**Task instructions:** All of the records below are to be printed exactly; the pictures are to be left out.

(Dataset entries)
····················

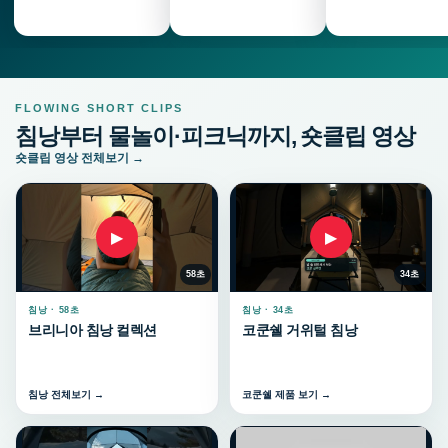
FLOWING SHORT CLIPS
침낭부터 물놀이·피크닉까지, 숏클립 영상
숏클립 영상 전체보기 →
▶
▶
58초
34초
침낭 · 58초
침낭 · 34초
브리니아 침낭 컬렉션
코쿤쉘 거위털 침낭
침낭 전체보기 →
코쿤쉘 제품 보기 →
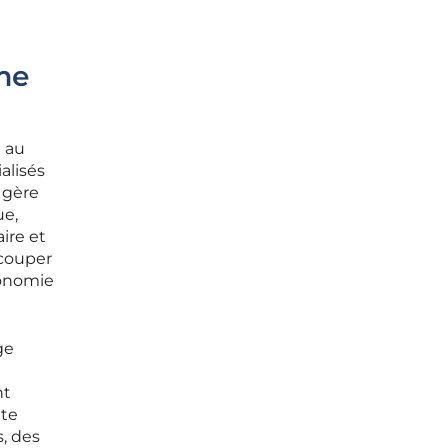
me
e au
alisés
 gère
ue,
ire et
 couper
tonomie
ge
nt
tte
s, des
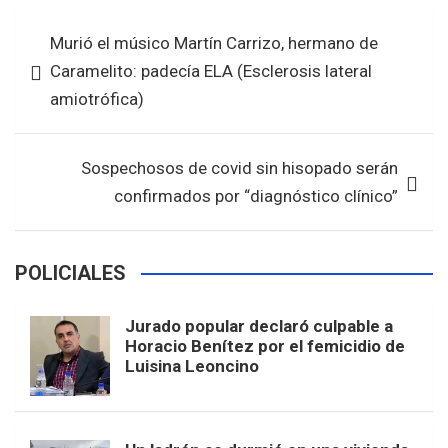
b
er
s
e
Navegación
Murió el músico Martín Carrizo, hermano de
o
A
de
Caramelito: padecía ELA (Esclerosis lateral
o
p
entradas
amiotrófica)
k
p
Sospechosos de covid sin hisopado serán
confirmados por “diagnóstico clínico”
POLICIALES
Jurado popular declaró culpable a
Horacio Benítez por el femicidio de
Luisina Leoncino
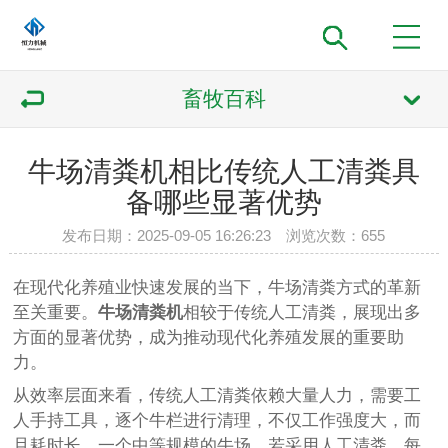
畜牧百科
牛场清粪机相比传统人工清粪具
备哪些显著优势
发布日期：2025-09-05 16:26:23 浏览次数：
655
在现代化养殖业快速发展的当下，牛场清粪方式的革新
至关重要。
牛场清粪机
相较于传统人工清粪，展现出多
方面的显著优势，成为推动现代化养殖发展的重要助
力。
从效率层面来看，传统人工清粪依赖大量人力，需要工
人手持工具，逐个牛栏进行清理，不仅工作强度大，而
且耗时长。一个中等规模的牛场，若采用人工清粪，每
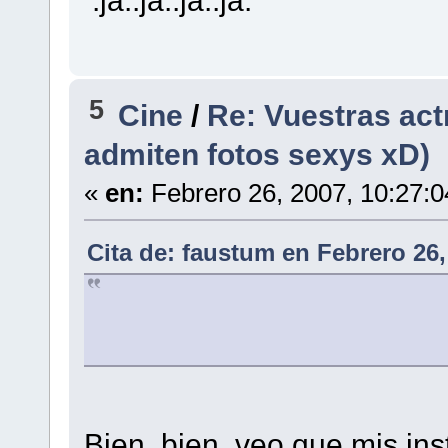
5
Cine
/
Re: Vuestras act
admiten fotos sexys xD)
«
en:
Febrero 26, 2007, 10:27:
Cita de: faustum en Febrero 26,
Bien, bien, veo que mis in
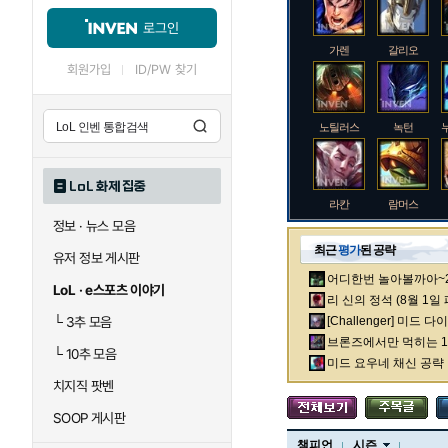
로그인
가렌
갈리오
회원가입
ID/PW 찾기
노틸러스
녹턴
LoL 화제 집중
라칸
람머스
정보 · 뉴스 모음
최근
평가
된 공략
유저 정보 게시판
어디한번 놀아볼까아~2차
로크
루시안
LoL · e스포츠 이야기
리 신의 정석 (8월 1일
└
3추 모음
[Challenger] 미드 
브론즈에서만 먹히는 1렙
└
10추 모음
말자하
말파이트
미드 요우네 채신 공략
치지직 팟벤
SOOP 게시판
바이
베이가
챔피언
시즌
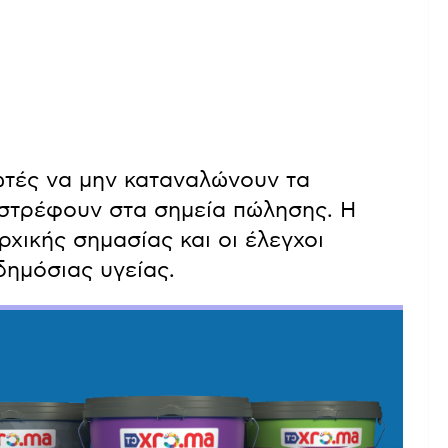
ωτές να μην καταναλώνουν τα
ιστρέφουν στα σημεία πώλησης. Η
χικής σημασίας και οι έλεγχοι
δημόσιας υγείας.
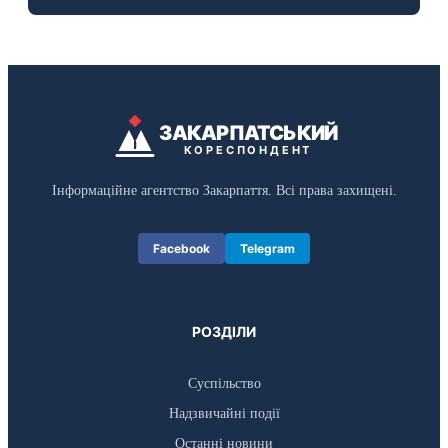
ЗАКАРПАТСЬКИЙ
КОРЕСПОНДЕНТ
Інформаційне агентство Закарпаття. Всі права захищені.
Facebook
Telegram
РОЗДІЛИ
Суспільство
Надзвичайні події
Останні новини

····················

**Solution to the problem:**
FLOWING SHORT CLIPS
침낭부터 물놀이·피크닉까지, 숏클립 영상
숏클립 영상 전체보기 →
▶
▶
58초
34초
침낭 · 58초
침낭 · 34초
브리니아 침낭 컬렉션
코쿤쉘 거위털 침낭
침낭 전체보기 →
코쿤쉘 제품 보기 →
me
e au
alisés
 gère
ue,
ire et
 couper
tonomie
ge
nt
tte
s, des
b
er
s
e
Navegación
Murió el músico Martín Carrizo, hermano de
o
A
de
Caramelito: padecía ELA (Esclerosis lateral
o
p
entradas
amiotrófica)
k
p
Sospechosos de covid sin hisopado serán
confirmados por “diagnóstico clínico”
POLICIALES
Jurado popular declaró culpable a
Horacio Benítez por el femicidio de
Luisina Leoncino
畜牧百科
牛场清粪机相比传统人工清粪具
备哪些显著优势
发布日期：2025-09-05 16:26:23 浏览次数：
655
在现代化养殖业快速发展的当下，牛场清粪方式的革新
至关重要。
牛场清粪机
相较于传统人工清粪，展现出多
方面的显著优势，成为推动现代化养殖发展的重要助
力。
从效率层面来看，传统人工清粪依赖大量人力，需要工
人手持工具，逐个牛栏进行清理，不仅工作强度大，而
且耗时长。一个中等规模的牛场，若采用人工清粪，每
5
Cine
/
Re: Vuestras act
admiten fotos sexys xD)
«
en:
Febrero 26, 2007, 10:27:
Cita de: faustum en Febrero 26,
Bien, bien, veo que mis in
로그인
가렌
갈리오
회원가입
ID/PW 찾기
노틸러스
녹턴
LoL 화제 집중
라칸
람머스
정보 · 뉴스 모음
최근
평가
된 공략
유저 정보 게시판
어디한번 놀아볼까아~2차
로크
루시안
LoL · e스포츠 이야기
리 신의 정석 (8월 1일
└
3추 모음
[Challenger] 미드 
브론즈에서만 먹히는 1렙
└
10추 모음
말자하
말파이트
미드 요우네 채신 공략
치지직 팟벤
SOOP 게시판
바이
베이가
챔피언
시즌
ωτές να μην καταναλώνουν τα
ιστρέφουν στα σημεία πώλησης. Η
χικής σημασίας και οι έλεγχοι
δημόσιας υγείας.
ЗАКАРПАТСЬКИЙ
КОРЕСПОНДЕНТ
Інформаційне агентство Закарпаття. Всі права захищені.
Facebook
Telegram
РОЗДІЛИ
Суспільство
Надзвичайні події
Останні новини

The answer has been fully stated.